People are so used to associating (inferior) mirages with the desert and the heat of the day that they often overlook the possibility of mirages after dark. Yet the radiative cooling of the ground surface after sunset typically leads to near-critical inverted lapse rates at night. Particularly in dry climates, where the radiative cooling is hardly impeded by water-vapor absorption, the nocturnal boundary layer quite often has a steep enough inversion to produce superior mirages. Indeed, these have been used routinely by the Arabs as a navigational aid in the desert; the early-morning mirages are said to provide a view of the country “some 50 kilometres farther on”. (For comparison, the distance to the horizon under normal circumstances for a person standing on a smooth, level surface is about 5 km.)

Even in wetter climates, looming is normal at night, so that objects normally beyond the horizon in the daytime will routinely become visible at night if artificial light is available near them. This effect was used extensively in the 19th-Century Survey of India to extend baselines (in some cases, beyond 20 miles [32 km]).

At sea, or over lakes and rivers, the great thermal inertia of water allows inferior mirages to persist after sunset. Once again, quite distant land may be seen miraged, particularly hills or mountains well above the water.

Lights at night

The large dynamic range of the human eye allows lights to be seen at surprisingly great ranges at night.

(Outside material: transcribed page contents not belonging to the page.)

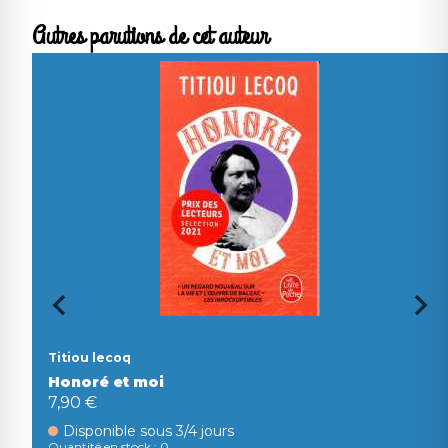
Autres parutions de cet auteur
Titiou lecoq
Honoré et moi
7,90 €
Disponible sous 3/4 jours
Quantité en stock : 0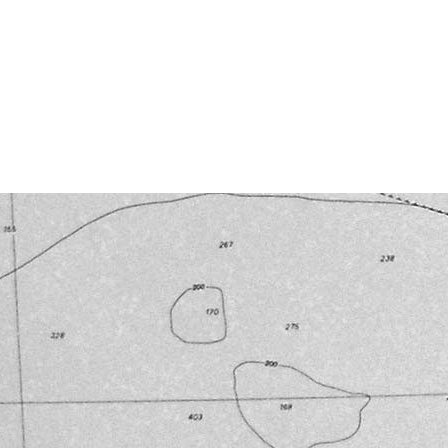
Powered by
Carangelo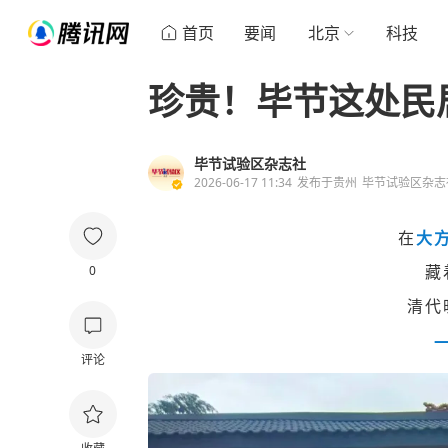
首页
要闻
北京
科技
珍贵！毕节这处民
毕节试验区杂志社
2026-06-17 11:34
发布于
贵州
毕节试验区杂志
在
大
藏
0
清代
评论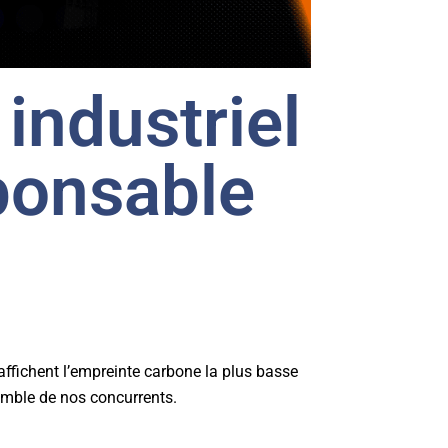
 industriel
ponsable
affichent l’empreinte carbone la plus basse
emble de nos concurrents.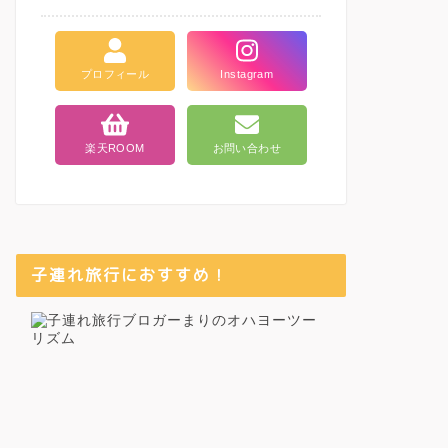
プロフィール
Instagram
楽天ROOM
お問い合わせ
子連れ旅行におすすめ！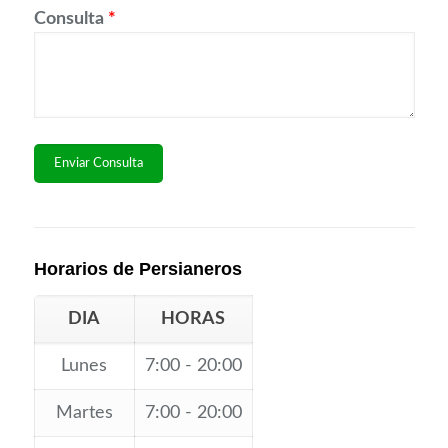
Consulta
*
Horarios de Persianeros
DIA
HORAS
Lunes
7:00 - 20:00
Martes
7:00 - 20:00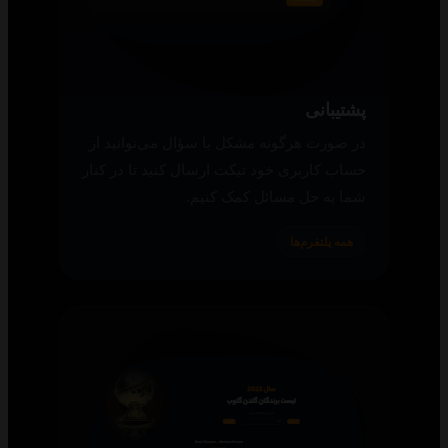
پشتیبانی
در صورت هرگونه مشکل یا سؤال می‌توانید از
حساب کاربری خود تیکت ارسال کنید تا در کنار
شما به حل مسائل کمک کنیم.
همه پلتفرم‌ها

Once you are well away from the light pollution of civilization, so that full dark adaptation is possible, a single light bulb can be seen at a distance of many kilometers. (If it weren't for atmospheric extinction, an ordinary 100-W light bulb would be barely visible to a dark-adapted eye at about 100 km distance.) The lamps used in street lights are much brighter than this; and of course lights with directive reflectors (like automobile headlamps) also can be seen at much greater ranges than isotropic radiators of the same total power.

Typical car headlamps produce about 1000 lumens — comparable to the total light output of a 60-W incandescent light bulb — but of course most of this is concentrated into a fairly narrow beam by the reflector and lens optics. The output beam of a car headlight covers roughly 0.1 steradian, so the concentration by the optics is on the order of a thousand. That means a car's headlights can be seen about 30 times as far away as an ordinary light bulb of the same power. If they're pointing right toward you, and the air is clear, you should have no trouble seeing car headlights a couple of hundred kilometers away on a dark night.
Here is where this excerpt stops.